Deploying with Cerebrium

vLLM_plus_cerebrium

vLLM can be run on a cloud based GPU machine with Cerebrium, a serverless AI infrastructure platform that makes it easier for companies to build and deploy AI based applications.

To install the Cerebrium client, run:

  1. $ pip install cerebrium
  2. $ cerebrium login

Next, create your Cerebrium project, run:

  1. $ cerebrium init vllm-project

Next, to install the required packages, add the following to your cerebrium.toml:

  1. [cerebrium.deployment]
  2. docker_base_image_url = "nvidia/cuda:12.1.1-runtime-ubuntu22.04"
  3. [cerebrium.dependencies.pip]
  4. vllm = "latest"

Next, let us add our code to handle inference for the LLM of your choice(mistralai/Mistral-7B-Instruct-v0.1 for this example), add the following code to your main.py`:

  1. from vllm import LLM, SamplingParams
  2. llm = LLM(model="mistralai/Mistral-7B-Instruct-v0.1")
  3. def run(prompts: list[str], temperature: float = 0.8, top_p: float = 0.95):
  4. sampling_params = SamplingParams(temperature=temperature, top_p=top_p)
  5. outputs = llm.generate(prompts, sampling_params)
  6. # Print the outputs.
  7. results = []
  8. for output in outputs:
  9. prompt = output.prompt
  10. generated_text = output.outputs[0].text
  11. results.append({"prompt": prompt, "generated_text": generated_text})
  12. return {"results": results}

Then, run the following code to deploy it to the cloud

  1. $ cerebrium deploy

If successful, you should be returned a CURL command that you can call inference against. Just remember to end the url with the function name you are calling (in our case /run)

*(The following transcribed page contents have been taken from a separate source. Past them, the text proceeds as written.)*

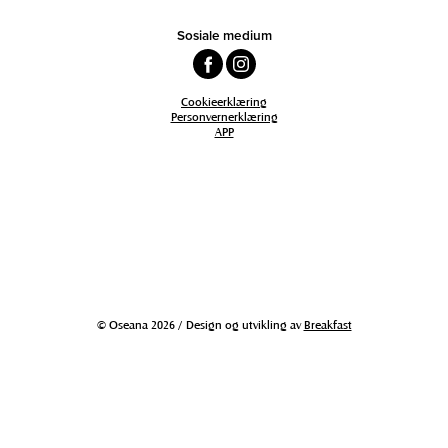
Sosiale medium
Cookieerklæring
Personvernerklæring
APP
© Oseana 2026 / Design og utvikling av
Breakfast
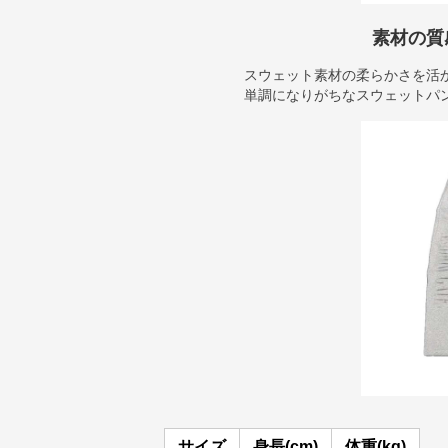
素材の質
スウェット素材の柔らかさを活
単調になりがちなスウェットパ
サイズ
身長(cm)
体重(kg)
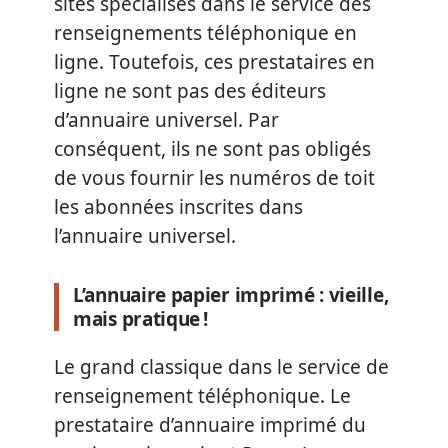
sites spécialisés dans le service des
renseignements téléphonique en
ligne. Toutefois, ces prestataires en
ligne ne sont pas des éditeurs
d’annuaire universel. Par
conséquent, ils ne sont pas obligés
de vous fournir les numéros de toit
les abonnées inscrites dans
l’annuaire universel.
L’annuaire papier imprimé : vieille,
mais pratique !
Le grand classique dans le service de
renseignement téléphonique. Le
prestataire d’annuaire imprimé du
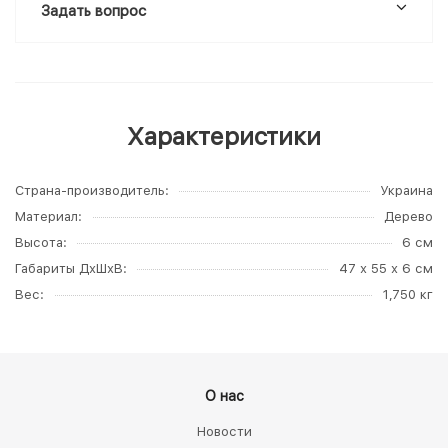
Задать вопрос
Характеристики
Страна-производитель
Украина
Материал
Дерево
Высота
6 см
Габариты ДхШхВ
47 х 55 х 6 см
Вес
1,750 кг
О нас
Новости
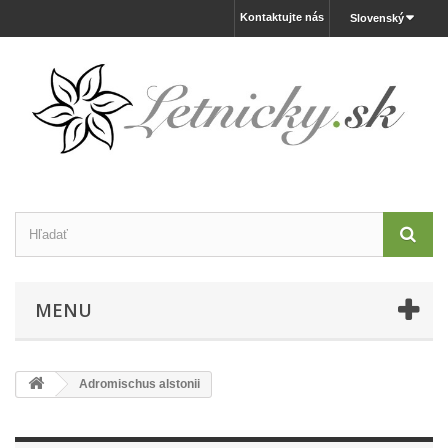
Kontaktujte nás
Slovenský
MENU
Adromischus alstonii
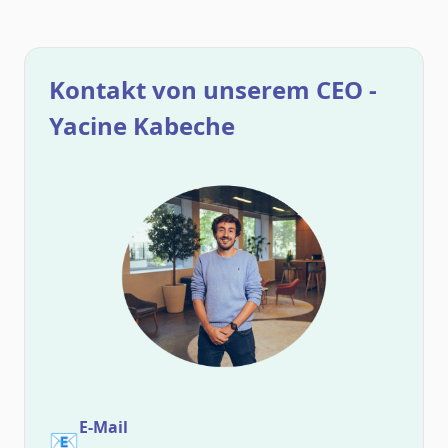
Kontakt von unserem CEO -
Yacine Kabeche
E-Mail
📧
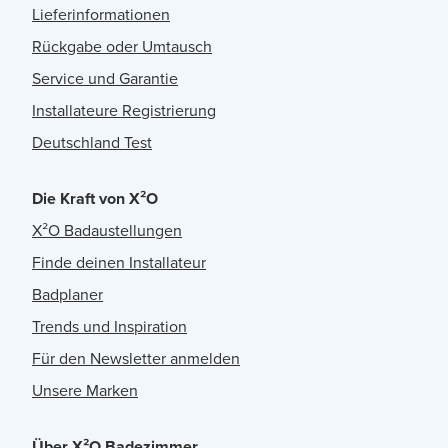
Lieferinformationen
Rückgabe oder Umtausch
Service und Garantie
Installateure Registrierung
Deutschland Test
Die Kraft von X²O
X²O Badaustellungen
Finde deinen Installateur
Badplaner
Trends und Inspiration
Für den Newsletter anmelden
Unsere Marken
Über X²O Badezimmer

  1. curl -X POST https://api.cortex.cerebrium.ai/v4/p-xxxxxx/vllm/run \
  2. -H 'Content-Type: application/json' \
  3. -H 'Authorization: <JWT TOKEN>' \
  4. --data '{
  5. "prompts": [
  6. "Hello, my name is",
  7. "The president of the United States is",
  8. "The capital of France is",
  9. "The future of AI is"
  10. ]
  11. }'

You should get a response like:

  1. {
  2. "run_id": "52911756-3066-9ae8-bcc9-d9129d1bd262",
  3. "result": {
  4. "result": [
  5. {
  6. "prompt": "Hello, my name is",
  7. "generated_text": " Sarah, and I'm a teacher. I teach elementary school students. One of"
  8. },
  9. {
  10. "prompt": "The president of the United States is",
  11. "generated_text": " elected every four years. This is a democratic system.\n\n5. What"
  12. },
  13. {
  14. "prompt": "The capital of France is",
  15. "generated_text": " Paris.\n"
  16. },
  17. {
  18. "prompt": "The future of AI is",
  19. "generated_text": " bright, but it's important to approach it with a balanced and nuanced perspective."
  20. }
  21. ]
  22. },
  23. "run_time_ms": 152.53663063049316
  24. }

You now have an autoscaling endpoint where you only pay for the compute you use!